* Recorded data *
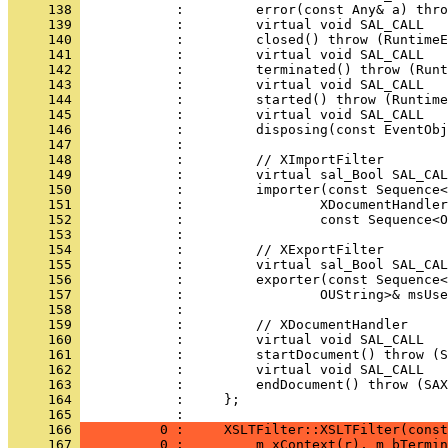
     138 
     139 
     140 
     141 
     142 
     143 
     144 
     145 
     146 
     147 
     148 
     149 
     150 
     151 
     152 
     153 
     154 
     155 
     156 
     157 
     158 
     159 
     160 
     161 
     162 
     163 
     164 
            :     };
     165 
     166 
          0 :     XSLTFilter::XSLTFilter(const
     167 
          0 :         m_xContext(r), m_bTermin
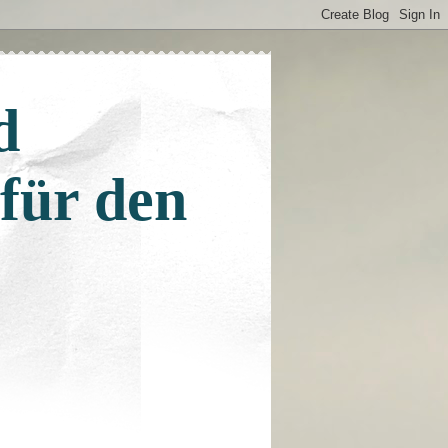
d
 für den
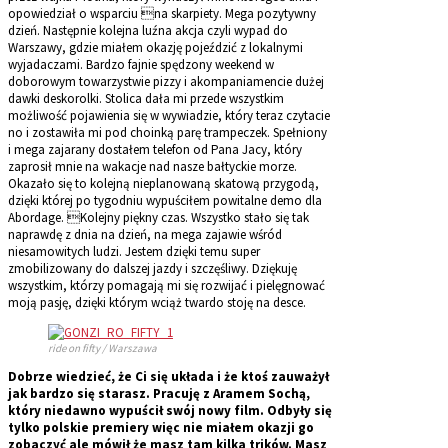
opowiedział o wsparciu na skarpiety. Mega pozytywny
dzień. Następnie kolejna luźna akcja czyli wypad do
Warszawy, gdzie miałem okazję pojeździć z lokalnymi
wyjadaczami. Bardzo fajnie spędzony weekend w
doborowym towarzystwie pizzy i akompaniamencie dużej
dawki deskorolki. Stolica dała mi przede wszystkim
możliwość pojawienia się w wywiadzie, który teraz czytacie
no i zostawiła mi pod choinką parę trampeczek. Spełniony
i mega zajarany dostałem telefon od Pana Jacy, który
zaprosił mnie na wakacje nad nasze bałtyckie morze.
Okazało się to kolejną nieplanowaną skatową przygodą,
dzięki której po tygodniu wypuściłem powitalne demo dla
Abordage. Kolejny piękny czas. Wszystko stało się tak
naprawdę z dnia na dzień, na mega zajawie wśród
niesamowitych ludzi. Jestem dzięki temu super
zmobilizowany do dalszej jazdy i szczęśliwy. Dziękuję
wszystkim, którzy pomagają mi się rozwijać i pielęgnować
moją pasję, dzięki którym wciąż twardo stoję na desce.
ride on fifty / Warszawa
Dobrze wiedzieć, że Ci się układa i że ktoś zauważył
jak bardzo się starasz. Pracuję z Aramem Sochą,
który niedawno wypuścił swój nowy film. Odbyły się
tylko polskie premiery więc nie miałem okazji go
zobaczyć ale mówił że masz tam kilka trików. Masz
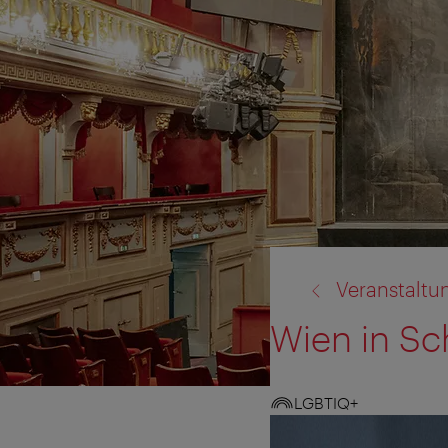
Zurück
Veranstaltu
zu:
Wien in S
LGBTIQ+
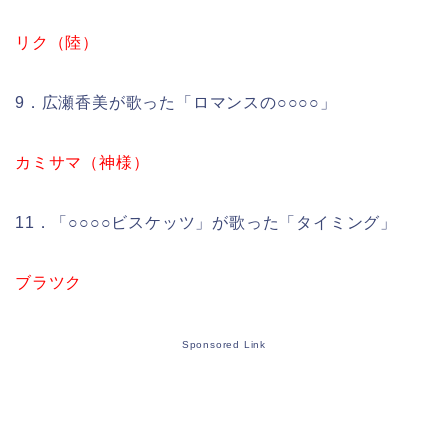
リク（陸）
9．広瀬香美が歌った「ロマンスの○○○○」
カミサマ（神様）
11．「○○○○ビスケッツ」が歌った「タイミング」
ブラツク
Sponsored Link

* Assignment *
Drop the pictures, then repeat the material word for word.

* Response *
     138 
     139 
     140 
     141 
     142 
     143 
     144 
     145 
     146 
     147 
     148 
     149 
     150 
     151 
     152 
     153 
     154 
     155 
     156 
     157 
     158 
     159 
     160 
     161 
     162 
     163 
     164 
            :     };
     165 
     166 
          0 :     XSLTFilter::XSLTFilter(const
     167 
          0 :         m_xContext(r), m_bTermin
d
 für den
opowiedział o wsparciu na skarpiety. Mega pozytywny
dzień. Następnie kolejna luźna akcja czyli wypad do
Warszawy, gdzie miałem okazję pojeździć z lokalnymi
wyjadaczami. Bardzo fajnie spędzony weekend w
doborowym towarzystwie pizzy i akompaniamencie dużej
dawki deskorolki. Stolica dała mi przede wszystkim
możliwość pojawienia się w wywiadzie, który teraz czytacie
no i zostawiła mi pod choinką parę trampeczek. Spełniony
i mega zajarany dostałem telefon od Pana Jacy, który
zaprosił mnie na wakacje nad nasze bałtyckie morze.
Okazało się to kolejną nieplanowaną skatową przygodą,
dzięki której po tygodniu wypuściłem powitalne demo dla
Abordage. Kolejny piękny czas. Wszystko stało się tak
naprawdę z dnia na dzień, na mega zajawie wśród
niesamowitych ludzi. Jestem dzięki temu super
zmobilizowany do dalszej jazdy i szczęśliwy. Dziękuję
wszystkim, którzy pomagają mi się rozwijać i pielęgnować
moją pasję, dzięki którym wciąż twardo stoję na desce.
ride on fifty / Warszawa
Dobrze wiedzieć, że Ci się układa i że ktoś zauważył
jak bardzo się starasz. Pracuję z Aramem Sochą,
który niedawno wypuścił swój nowy film. Odbyły się
tylko polskie premiery więc nie miałem okazji go
zobaczyć ale mówił że masz tam kilka trików. Masz
Zurück
Veranstaltu
zu:
Wien in S
LGBTIQ+
リク（陸）
9．広瀬香美が歌った「ロマンスの○○○○」
カミサマ（神様）
11．「○○○○ビスケッツ」が歌った「タイミング」
ブラツク
Sponsored Link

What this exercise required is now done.